» **Provided entries**:
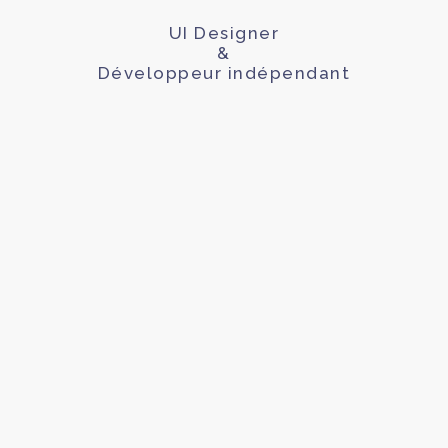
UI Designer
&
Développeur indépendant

---

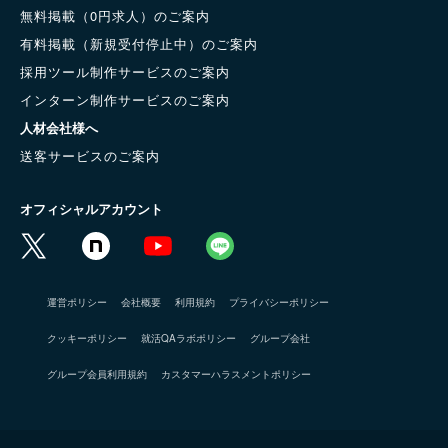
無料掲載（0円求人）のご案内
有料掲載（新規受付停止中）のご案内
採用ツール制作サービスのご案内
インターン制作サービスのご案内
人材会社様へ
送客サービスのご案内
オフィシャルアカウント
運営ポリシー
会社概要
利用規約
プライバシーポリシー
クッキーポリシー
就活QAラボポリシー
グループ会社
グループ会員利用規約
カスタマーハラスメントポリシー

» **Goal of the exercise**:
Copy range, inclusive: the line holding "採用ツール制作サービスのご案内" to the line holding "カスタマーハラスメントポリシー". Reproduce exactly those lines of the records above and no others.

» **Output of the exercise**:
採用ツール制作サービスのご案内
インターン制作サービスのご案内
人材会社様へ
送客サービスのご案内
オフィシャルアカウント
運営ポリシー
会社概要
利用規約
プライバシーポリシー
クッキーポリシー
就活QAラボポリシー
グループ会社
グループ会員利用規約
カスタマーハラスメントポリシー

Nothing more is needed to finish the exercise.